While the scientific community keep gathering evidence that supports the good effects of meditation, we shouldn’t wait for it. Pick a time, every day, to sit in meditation and tap in to the bliss within. One thing is sure, there are no ill effects of meditation, so there is nothing to lose!


1. Mindfulness-based cognitive therapy for depressed individuals improves suppression of irrelevant mental-set. Greenberg J, Shapero BG, Mischoulon D, Lazar SW. Eur Arch Psychiatry Clin Neurosci. 2016 Nov 9

2. The Effects of Mind Subtraction Meditation on Breast Cancer Survivors’ Psychological and Spiritual Well-being and Sleep Quality: A Randomized Controlled Trial in South Korea. Yun MR, Song M, Jung KH, Yu BJ, Lee KJ. Cancer Nurs. 2016 Nov 4

3. Mindfulness-Based Stress Reduction as a Stress Management Intervention for Cancer Care: A Systematic Review. Rush SE, Sharma M. J Evid Based Complementary Altern Med. 2016 Aug 3.

4. Mindfulness-based interventions for coping with cancer. Carlson LE. Ann N Y Acad Sci. 2016 Jun;1373(1):5-12.

5. Forever Young(er): potential age-defying effects of long-term meditation on gray matter atrophy. Luders E, Cherbuin N, Kurth F. Front Psychol. 2015 Jan 21;5:1551.

6. The brain’s default network: anatomy, function, and relevance to disease. Buckner RL1, Andrews-Hanna JR, Schacter DL  Ann N Y Acad Sci. 2008 Mar;1124:1-38.

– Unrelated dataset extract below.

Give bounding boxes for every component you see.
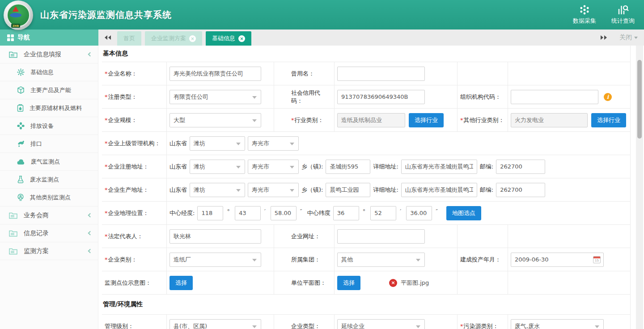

7. Differential association of default mode network connectivity and rumination in healthy individuals and remitted MDD patients. Lois G, Wessa M. Soc Cogn Affect Neurosci. 2016 Nov;11(11):1792-1801

8. Meditation experience is associated with differences in default mode network activity and connectivity. Proc Natl Acad Sci U S A. 2011 Dec 13;108(50):20254-9. Brewer JA1, Worhunsky PD, Gray JR, Tang YY, Weber J, Kober H

9. Meditation leads to reduced default mode network activity beyond an active task. Garrison KA1, Zeffiro TA, Scheinost D, Constable RT, Brewer JA. Cogn Affect Behav Neurosci. 2015 Sep;15(3):712-20.